Epidemiology in clinical medicine and public health
The modelling of the ‘virtual patient’ will pose essential challenges to epidemiology clinical research, public health and comparative effectiveness: i) the integration of role of prognostic factors, health management and screening activities that would impact the predictive modelling of treatments developed within the virtual patient; ii) the evaluation of efficacy of diagnostic screening or treatments based on individualised medicine.
Our aim is to provide an epidemiological support for the validation of predictive modelling as compared to known prognostic factors. The identification of prognostic factors will be an important component as they will enable to validate whether the computational modelling and prediction of survival exceed what could be predicted through the classical prognostic markers.

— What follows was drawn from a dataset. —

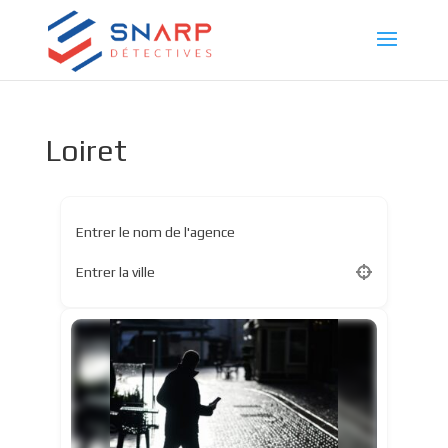
Loiret
Entrer le nom de l'agence
Entrer la ville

ITFoM considers health and disease from the biological systems perspective, which describes the functioning of the human body depending on biological networks. This networking occurs at the molecular, cellular, tissue, whole body and population levels, whereas diseases can be considered as network malfunction. Most human diseases are thereby multifactorial by nature, i.e. co‑determined by multiple genetic and environmental factors. Because the networks of life are all connected, different diseases are often affected by the same sub‑networks, although to different extents. Detailed modelling of the integral network inside the human, as condensed in the form of an ICT model for each individual, should ultimately deliver a completely new level of understanding health and disease. To bring ITFoM to much earlier fruition whilst working towards the ultimate aim of a “virtual patient”, ITFoM will put in place a number of ‘use cases’ addressing specific sub‑requirements of the future “virtual patient”. The activities and results of the use cases will be integrated into human ICT models of ever increasing connectivity, resolution and quality.